Records shown below:

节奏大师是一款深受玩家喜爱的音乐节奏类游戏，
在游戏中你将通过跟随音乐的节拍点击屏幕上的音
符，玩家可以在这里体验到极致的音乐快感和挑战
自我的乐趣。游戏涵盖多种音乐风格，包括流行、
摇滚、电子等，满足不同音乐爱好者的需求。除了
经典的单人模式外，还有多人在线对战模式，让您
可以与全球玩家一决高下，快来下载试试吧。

End of Records shown.

→ The problem
Write out the entire listing so that each line matches the original exactly.

→ Solved problem
节奏大师是一款深受玩家喜爱的音乐节奏类游戏，
在游戏中你将通过跟随音乐的节拍点击屏幕上的音
符，玩家可以在这里体验到极致的音乐快感和挑战
自我的乐趣。游戏涵盖多种音乐风格，包括流行、
摇滚、电子等，满足不同音乐爱好者的需求。除了
经典的单人模式外，还有多人在线对战模式，让您
可以与全球玩家一决高下，快来下载试试吧。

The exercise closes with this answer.